El gobierno, otrora orgulloso dueño de la calle y con emblemáticos
bastiones populares, tales como Petare,
Catia y el 23 de Enero, hoy es una minoría reducida a operadores civiles y
militares a la defensiva, atrincherados en Fuerte Tiuna, el TSJ y el CNE.
El chavismo como movimiento político fundado por el extinto
Hugo Chávez, ha perdido la calle, y hoy es ampliamente repudiado y rechazado en
todo el país. Las últimas concentraciones del chavismo oficialista se han
realizado en las calles más angostas del centro de Caracas para tratar de
engañar a sus propios militantes y mostrarles una foto retocada en Photoshop con puntitos negros.
Por el contrario, a pesar de los errores que ha cometido la
oposición y de los ataques deshonestos y despiadados del régimen, las movilizaciones
y concentraciones de quienes adversan al gobierno son cada vez más grandes. Al
extremo de que caminar y llenar en ambos sentidos buena parte de la autopista
Francisco Fajardo de Caracas, se ha vuelto ya una costumbre para los
manifestantes. Algo que ni el propio Chávez logró hacer en sus mejores tiempos.
La medida de éxito fue establecida en la histórica marcha de la oposición en
2002, que efectivamente copó la autopista. Aún no se ha alcanzado ese nivel,
pero cada vez la oposición parece estar más cerca.
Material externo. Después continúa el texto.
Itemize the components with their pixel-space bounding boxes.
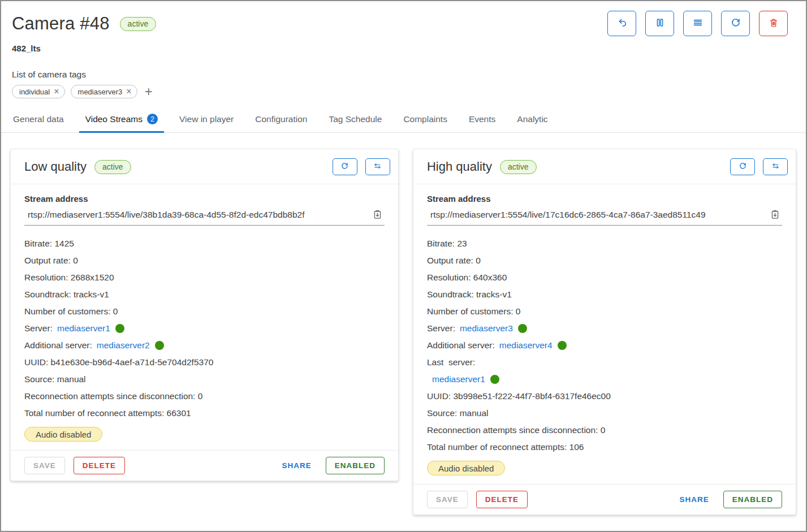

Pese a que el régimen siempre amenaza con una contramarcha
para tratar de neutralizar a la oposición, la realidad es que se ha quedado muy
corto, y su último recurso ha sido movilizar a la GNB y a los colectivos
paramilitares para bloquear las principales vías de la ciudad y tratar de
sabotear a los opositores.
Quienes en la oposición han planteado la movilización de
calle como la única salida frente al régimen, han probado la claridad de sus
tesis en la práctica. Con un juego político trancado y sin la voluntad racional
del régimen de aceptar el cambio democrático por la vía institucional, sólo la
presión popular podrá derrocar a la dictadura.
El camino más directo para llegar a Miraflores no es la
avenida Urdaneta de Caracas, ni la avenida Casanova que pasa por el Meliá donde
se hicieron las reuniones del falso diálogo, ni la parte más angosta de la
avenida Universidad donde oficialismo hace ahora sus escuálidas concentraciones.
No. La vía más directa y rápida que conduce a Miraflores es la Autopista
Francisco Fajardo, llena de punta a punta con venezolanos enardecidos y con el
puño cerrado reclamando sus derechos. ¿Cuánto tiempo le tomará a la oposición
llenar la Francisco Fajardo y superar su propio estándar del 2002? ¿Cuántas
veces habrá que llenar la Francisco Fajardo para que los militares, finalmente,
se inhiban de reprimir a su pueblo y de seguir órdenes ilegales e
inconstitucionales de sus superiores?